With that let me have Dan, give you a little bit more color.
Yes. And again thanks Larry. Couple of comments it relates to withdrawals for 2009. In the first half of the year reflecting layoff we saw about $700 million up higher than normal member level withdrawals and the second half member level withdrawal actually kind of return to what we would call a normal level, third quarter of '09 member level withdrawals were about 2.5% points of beginning of quarter account balances in fourth quarter was 2.4%, so about to push during that period of time.
If we shift our attention in the contract level withdrawals they were better in the normal in 2008 talked about that in the past. In the later half of 2009 they actually picked up and there is number of reasons for that or addressing them in a number of ways, the first way in which we are addressing is adjusting our service model which enable us to be more competitive while maintaining pricing discipline on that block of business.

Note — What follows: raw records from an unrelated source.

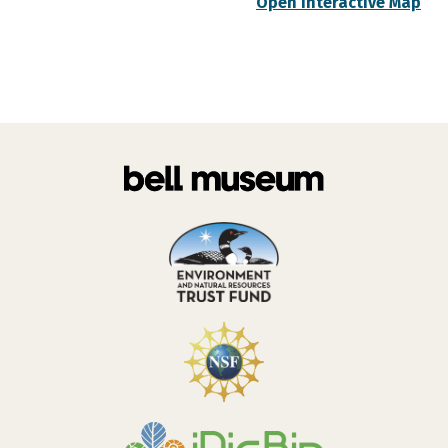
Open Interactive Map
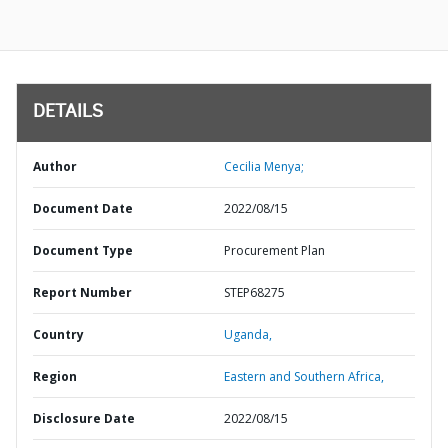
DETAILS
Author
Cecilia Menya;
Document Date
2022/08/15
Document Type
Procurement Plan
Report Number
STEP68275
Country
Uganda,
Region
Eastern and Southern Africa,
Disclosure Date
2022/08/15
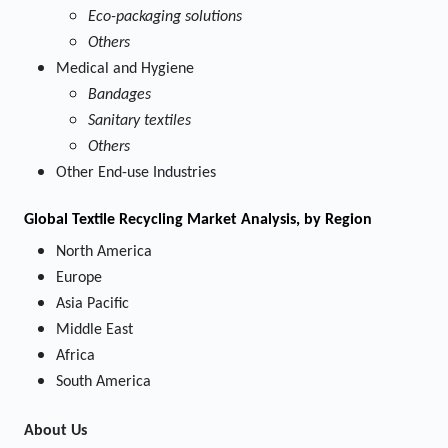
Eco-packaging solutions
Others
Medical and Hygiene
Bandages
Sanitary textiles
Others
Other End-use Industries
Global Textile Recycling Market Analysis, by Region
North America
Europe
Asia Pacific
Middle East
Africa
South America
About Us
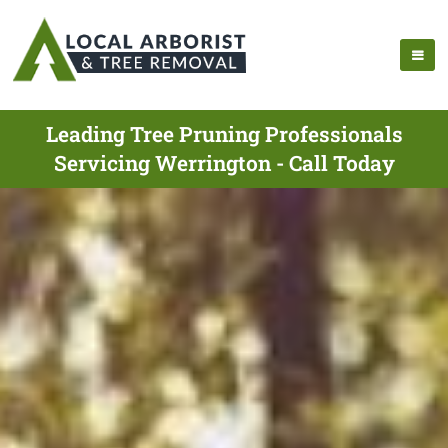
Leading Tree Pruning Professionals
Servicing Werrington - Call Today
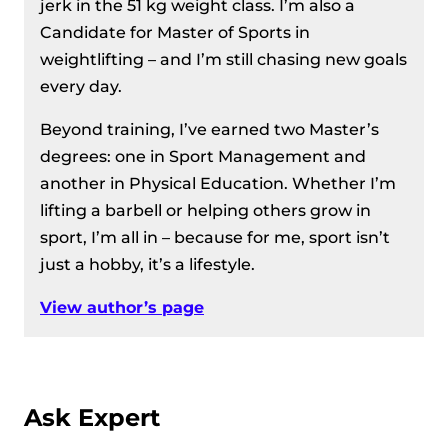
jerk in the 51 kg weight class. I’m also a
Candidate for Master of Sports in
weightlifting – and I’m still chasing new goals
every day.
Beyond training, I’ve earned two Master’s
degrees: one in Sport Management and
another in Physical Education. Whether I’m
lifting a barbell or helping others grow in
sport, I’m all in – because for me, sport isn’t
just a hobby, it’s a lifestyle.
View author’s page
Ask Expert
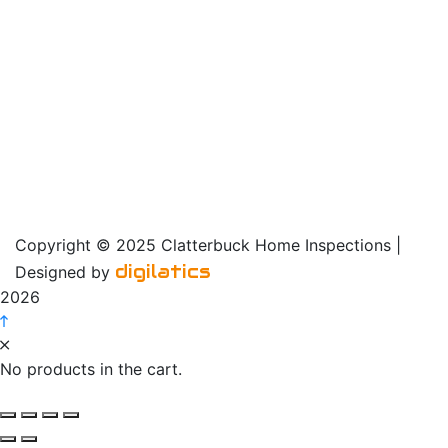
Copyright © 2025 Clatterbuck Home Inspections |
digilatics
Designed by
2026
No products in the cart.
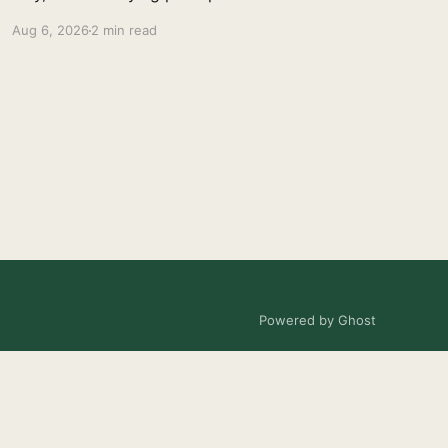
Aug 6, 2026
2 min read
Powered by Ghost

The second is to aggressively push for enhancements to our Principal TPA Edge program offering third-party administration more choice and flexibility of servicing these clients. If we try to just normalize the fourth quarter results as we've discussed earlier the difference in large part between our historical loss and withdrawals for employers versus the fourth quarter is the difference of about 0.6% which equates to about $500 million during that period of time.
We did lose one large client nearly $300 million and we lost a stable value contract that would have been about  and so again when you start normalizing these results you can see that again we focus our attention back to our track new business and get recurring deposit going back and in the right direction.
Jimmy Buhler - JPMorgan
And any comments on whether the $1 billion in sales should get better form here for the next few quarters or not.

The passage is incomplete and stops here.